AbstractLassa virus (LASV), belonging to the family Arenaviridae, causes severe haemorrhagic manifestations and is associated with a high mortality rate in humans. Thus, it is classified as a biosafety level (BSL)-4 agent. Since counter measures for LASV diseases are yet to be developed, it is important to elucidate the molecular mechanisms underlying the life cycle of the virus, including its viral and host cellular protein interactions. These underlying molecular mechanisms may serve as the key for developing novel therapeutic options. Lymphocytic choriomeningitis virus (LCMV), a close relative of LASV, is usually asymptomatic and is categorised as a BSL-2 agent.

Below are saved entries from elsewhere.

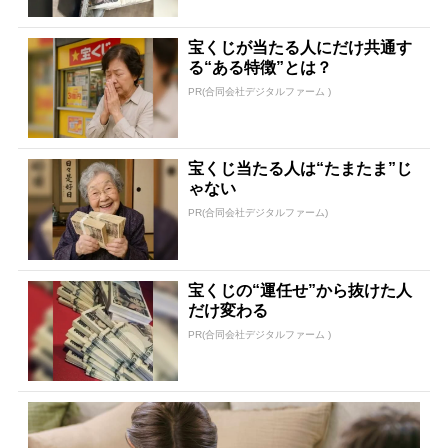
宝くじが当たる人にだけ共通す
る“ある特徴”とは？
PR(合同会社デジタルファーム )
宝くじ当たる人は“たまたま”じ
ゃない
PR(合同会社デジタルファーム)
宝くじの“運任せ”から抜けた人
だけ変わる
PR(合同会社デジタルファーム )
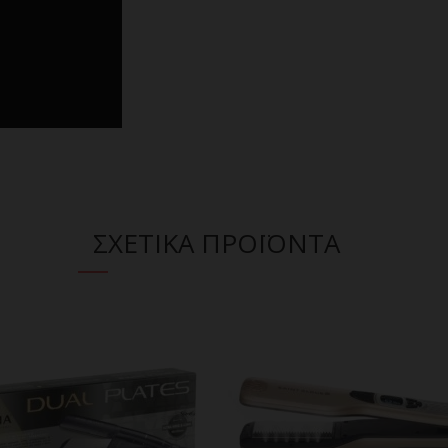
ΣΧΕΤΙΚΑ ΠΡΟΪΟΝΤΑ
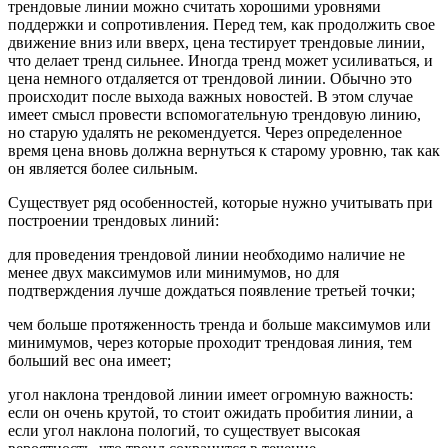
трендовые линии можно считать хорошими уровнями
поддержки и сопротивления. Перед тем, как продолжить свое
движение вниз или вверх, цена тестирует трендовые линии,
что делает тренд сильнее. Иногда тренд может усиливаться, и
цена немного отдаляется от трендовой линии. Обычно это
происходит после выхода важных новостей. В этом случае
имеет смысл провести вспомогательную трендовую линию,
но старую удалять не рекомендуется. Через определенное
время цена вновь должна вернуться к старому уровню, так как
он является более сильным.
Существует ряд особенностей, которые нужно учитывать при
построении трендовых линий:
для проведения трендовой линии необходимо наличие не
менее двух максимумов или минимумов, но для
подтверждения лучше дождаться появление третьей точки;
чем больше протяженность тренда и больше максимумов или
минимумов, через которые проходит трендовая линия, тем
больший вес она имеет;
угол наклона трендовой линии имеет огромную важность:
если он очень крутой, то стоит ожидать пробития линии, а
если угол наклона пологий, то существует высокая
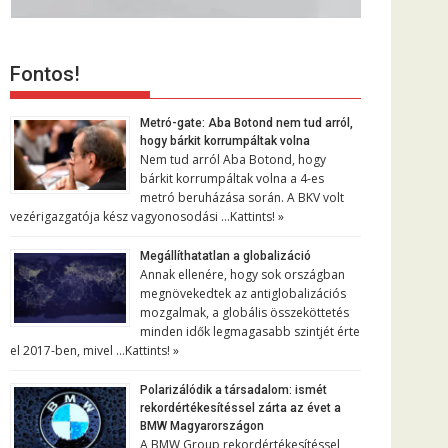
Fontos!
Metró-gate: Aba Botond nem tud arról,
hogy bárkit korrumpáltak volna
Nem tud arról Aba Botond, hogy
bárkit korrumpáltak volna a 4-es
metró beruházása során. A BKV volt
vezérigazgatója kész vagyonosodási …
Kattints! »
Megállíthatatlan a globalizáció
Annak ellenére, hogy sok országban
megnövekedtek az antiglobalizációs
mozgalmak, a globális összeköttetés
minden idők legmagasabb szintjét érte
el 2017-ben, mivel …
Kattints! »
Polarizálódik a társadalom: ismét
rekordértékesítéssel zárta az évet a
BMW Magyarországon
A BMW Group rekordértékesítéssel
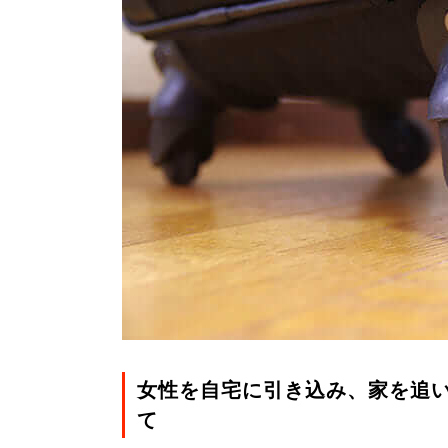
女性を自宅に引き込み、家を追
て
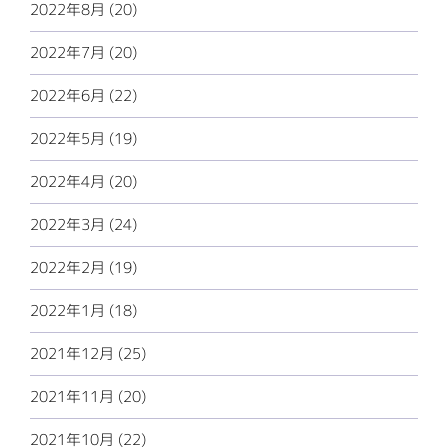
2022年8月 (20)
2022年7月 (20)
2022年6月 (22)
2022年5月 (19)
2022年4月 (20)
2022年3月 (24)
2022年2月 (19)
2022年1月 (18)
2021年12月 (25)
2021年11月 (20)
2021年10月 (22)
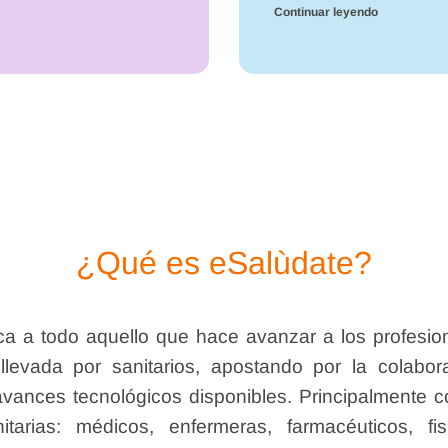
Continuar leyendo
¿Qué es eSalùdate?
ca a todo aquello que hace avanzar a los profesio
 llevada por sanitarios, apostando por la colabor
avances tecnológicos disponibles. Principalmente
tarias: médicos, enfermeras, farmacéuticos, fisi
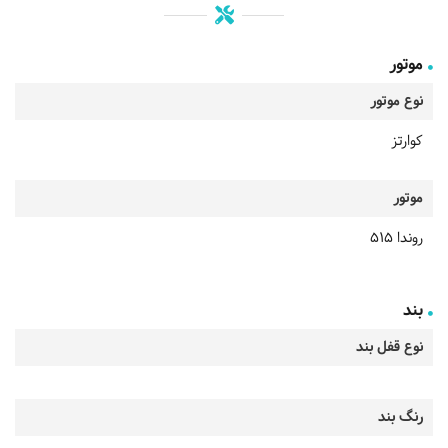
موتور
نوع موتور
کوارتز
موتور
روندا 515
بند
نوع قفل بند
رنگ بند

In the present study, we visualised the transport of viral matrix Z protein in LCMV-infected cells using live-cell imaging microscopy. We demonstrated that the transport of Z protein is mediated by polymerised microtubules. Interestingly, the transport of LASV Z protein showed characteristics similar to those of Z protein in LCMV-infected cells. The live-cell imaging system using LCMV provides an attractive surrogate measure for studying arenavirus matrix protein transport in BSL-2 laboratories. In addition, it could be also utilised to analyse the interactions between viral matrix proteins and the cellular cytoskeleton, as well as to evaluate the antiviral compounds that target the transport of viral matrix proteins.